FATF identifies countries that fail to adequately combat money laundering and terrorist financing and classifies them into two categories:

  1. Grey List (Jurisdictions under Increased Monitoring):
    • Countries on this list have strategic deficiencies but are actively working with FATF to address them.
    • Placement on the Grey List can lead to enhanced monitoring, reduced investor confidence, and potential financial sanctions.
  2. Black List (High-Risk Jurisdictions):
    • Countries that show persistent non-compliance and fail to cooperate with FATF’s standards.
    • Being blacklisted can lead to severe economic sanctions, international isolation, and restricted access to global financial markets.

India and the FATF

India became a member of the FATF in 2010, after demonstrating compliance with international AML and CFT standards. Since then, India has actively participated in FATF plenary sessions and regional working groups.

Indian Regulatory Framework in Line with FATF Recommendations:

  • Prevention of Money Laundering Act (PMLA), 2002 — the primary legislation to combat money laundering.
  • Financial Intelligence Unit-India (FIU-IND) — responsible for receiving, analysing, and disseminating information about suspicious financial transactions.
  • RBI, SEBI, and IRDAI — regulate banks, stock markets, and insurance sectors to ensure compliance with AML/CFT norms.
  • National Investigation Agency (NIA) and Enforcement Directorate (ED) — agencies involved in investigating terror financing and money laundering cases.

India also supports FATF’s global initiatives to counter terror funding and illicit financial flows, especially in the context of South Asian regional security.

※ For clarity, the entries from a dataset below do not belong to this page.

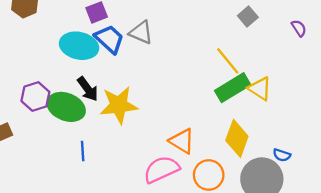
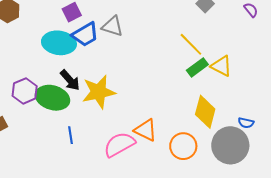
blue trapezoid: (109, 39) -> (85, 35), turned 112
green rectangle: (233, 88) -> (197, 67), size x0.7
orange triangle: (182, 141) -> (146, 130), moved
pink semicircle: (161, 169) -> (119, 144), moved

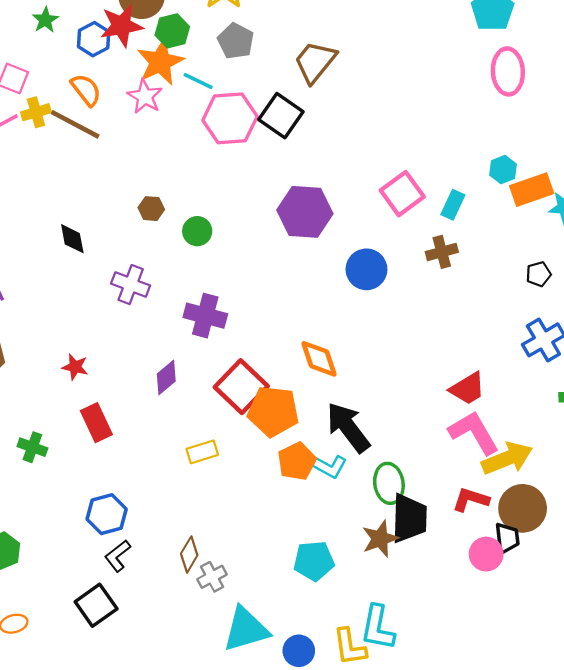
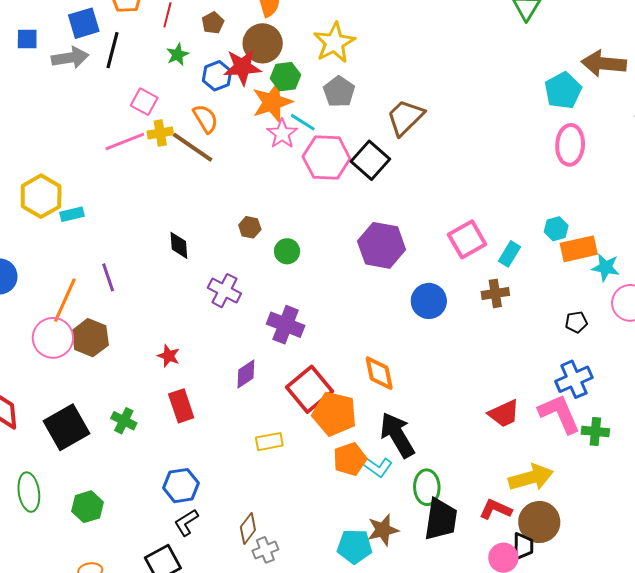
pink star: (145, 96) -> (282, 134), moved
pink L-shape: (474, 433) -> (559, 414), moved
brown star: (380, 539) -> (383, 530), moved

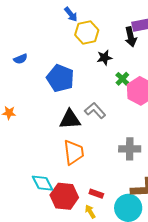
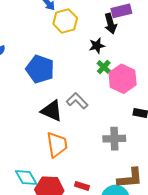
black star: (104, 58) -> (97, 46), moved
black triangle: (70, 119) -> (52, 111), turned 30

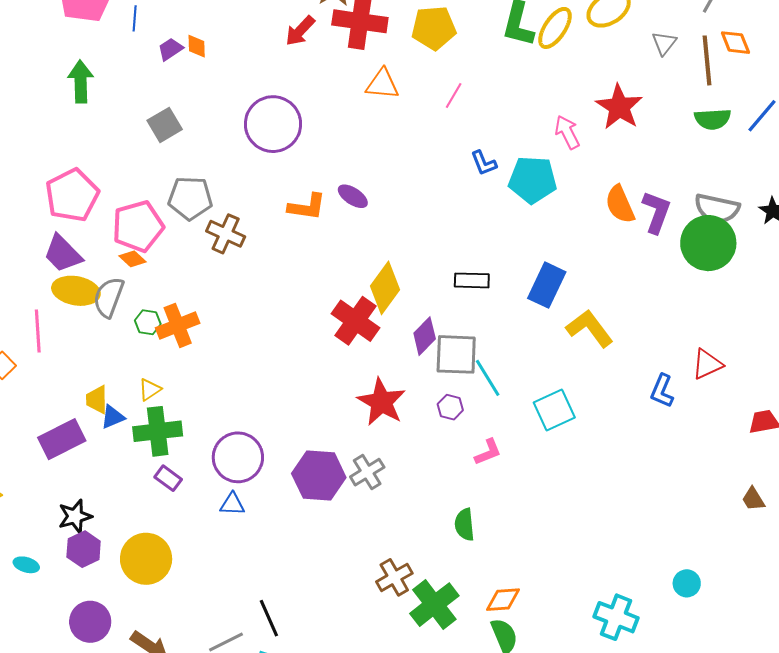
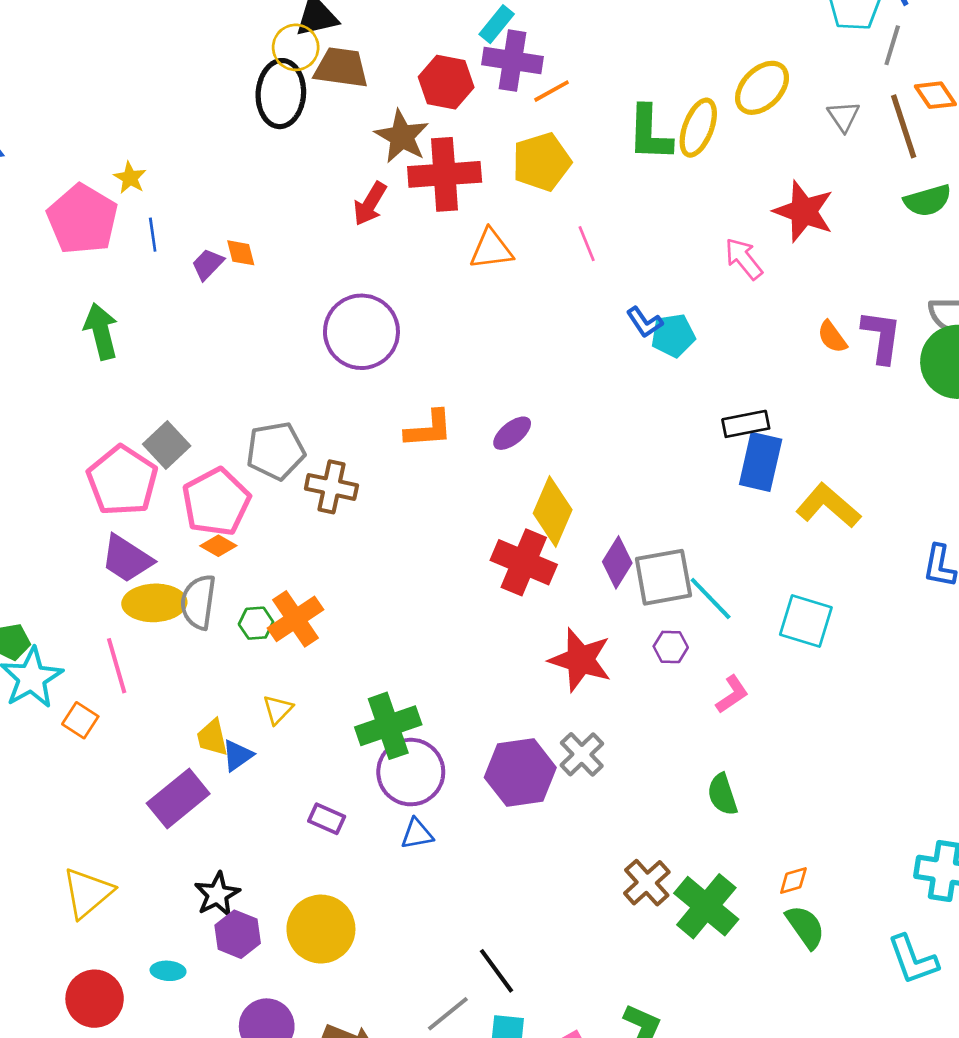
pink line: (454, 96) -> (587, 244), turned -40
gray square: (165, 125) -> (167, 445), moved
cyan pentagon: (533, 180) -> (673, 335), moved, size x0.7
purple ellipse: (353, 196) -> (512, 433), moved, turned -60
orange semicircle: (620, 204) -> (832, 337), size x0.7
black rectangle: (472, 280) -> (746, 424), moved
cyan square: (554, 410) -> (806, 621), turned -36
green cross: (158, 431) -> (388, 726), moved
orange diamond: (503, 600) -> (793, 880), size x0.7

Importance of FATF in Global Financial Governance

  1. Enhancing Financial Transparency: FATF promotes accountability in the financial system by enforcing customer identification and monitoring of transactions.
  2. Deterring Criminal Activities: Helps nations combat organised crime, corruption, and terrorism by targeting the financial channels supporting these activities.
  3. Encouraging International Cooperation: Facilitates cross-border sharing of intelligence and investigative cooperation among member states.
  4. Strengthening Financial Institutions: Encourages banks and financial institutions to adopt strict compliance mechanisms, reducing the risk of financial crime.
  5. Supporting Economic Stability: By mitigating financial crime risks, FATF helps maintain investor confidence and ensures a stable financial environment.

Challenges and Criticisms

  1. Implementation Disparities: Some developing countries face difficulties in implementing FATF’s recommendations due to limited resources and institutional capacity.
  2. Political Bias Allegations: Critics argue that FATF decisions regarding grey or blacklisting are sometimes influenced by geopolitical considerations.
  3. Evolving Nature of Financial Crime: The rapid emergence of digital currencies, cybercrime, and complex financial instruments challenges FATF’s monitoring capacity.
  4. Compliance Burden: Strict compliance requirements can impose significant administrative costs on financial institutions and small economies.

Recent Developments

  • FATF has intensified its scrutiny of virtual assets and cryptocurrency exchanges, recognising their potential misuse for money laundering.
  • The organisation continues to update its monitoring lists regularly, adding and removing countries based on compliance progress.
  • FATF’s current focus areas include beneficial ownership transparency, environmental crime financing, and terrorist funding through non-profit organisations.
Originally written on September 25, 2012 and last modified on October 25, 2025.